When they watch one of the remakes, though, a person cannot get four minutes through a scene without being able to practically touch the excessive amounts of money that Disney executives seem to be desperate to prove they have by throwing as much as they can into CGI. While the obvious goal is a high-quality end product, what they actually end up with is something that looks so real that it no longer has the style and beauty present in the artistry of the original. 

All that is left is a visually stunning but emotionally distant scene. Just because it looks “real” does not mean it is automatically superior to animation. 

Suppose you can look past the expensively showy yet lacking visuals of live-action remakes. In that case, you will soon reach the following problem: they also lose much of the charm their original animated counterparts had, especially the ones with animals as featured characters. When artists animate animals, they have freedom and room to include humanlike expressions and mannerisms within the nonhuman character. 

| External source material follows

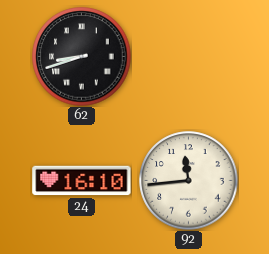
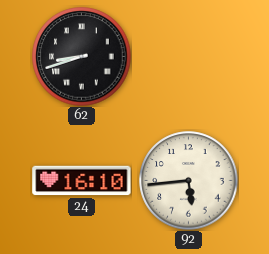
92: 11:44 -> 5:44
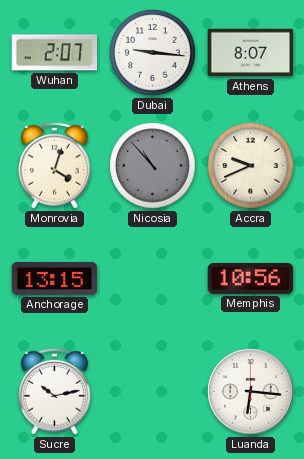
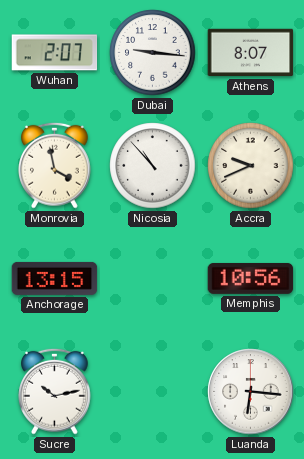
Monrovia: 4:03 -> 3:58
Nicosia dial: grey -> white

This later helps the audience connect with it and see it as a free-thinking fantasy character instead of something they might see out in the world. When you take that away and instead insert something that looks like a real-life animal, much — if not all — of that personification is lost. Audiences will have much more trouble seeing the love between two everyday dogs, something that was glaringly apparent between the original Lady and Tramp. Flounder goes from being Ariel’s cute, juvenile companion to your average expressionless fish. Aladdin’s snarky and impassioned sidekick, Abu, is reduced to the limited movements of a real monkey. The animals may still have human voices as they did in the original movies, but without the stylized characterization of animation, all they are is poorly dubbed-over clips pulled from Animal Planet. 

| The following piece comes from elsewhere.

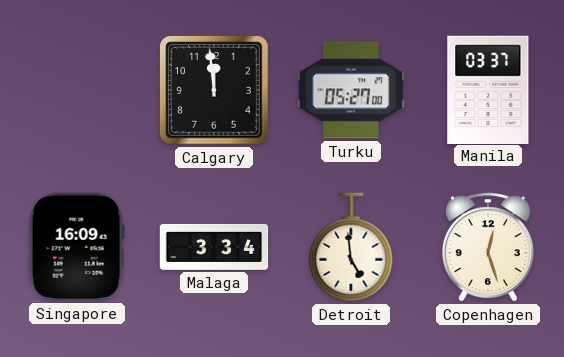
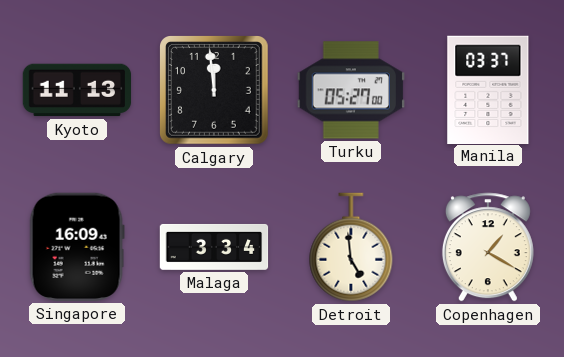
Kyoto: none -> 11:13
Copenhagen: 12:27 -> 1:20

Finally, in the quest to remake as many old movies as they financially can, Disney appears to have found a loophole in the movie-making business that they seem to think no one will notice: if you remake all your “classics,” you very rarely need to have an original idea. It feels like we see fewer truly new Disney movies every year, and those we do see are overshadowed by whatever the latest remake will be. 

The fact that getting an original, brand-new movie from one of the most well-known fantasy studios is a special occasion is beyond disappointing, to put it simply (and likely understated). Though I am sure they have many live-action remake plans already waiting for production, if Disney wants to maintain its reputation in the movie-making business, it should stop treating animation as a lesser medium by trying to remake their classics into something “better.” 

They should consider diverting some of that CGI budget into the brainstorming of original ideas and finally move on from the past; face it, remaking a masterpiece will not guarantee another masterpiece.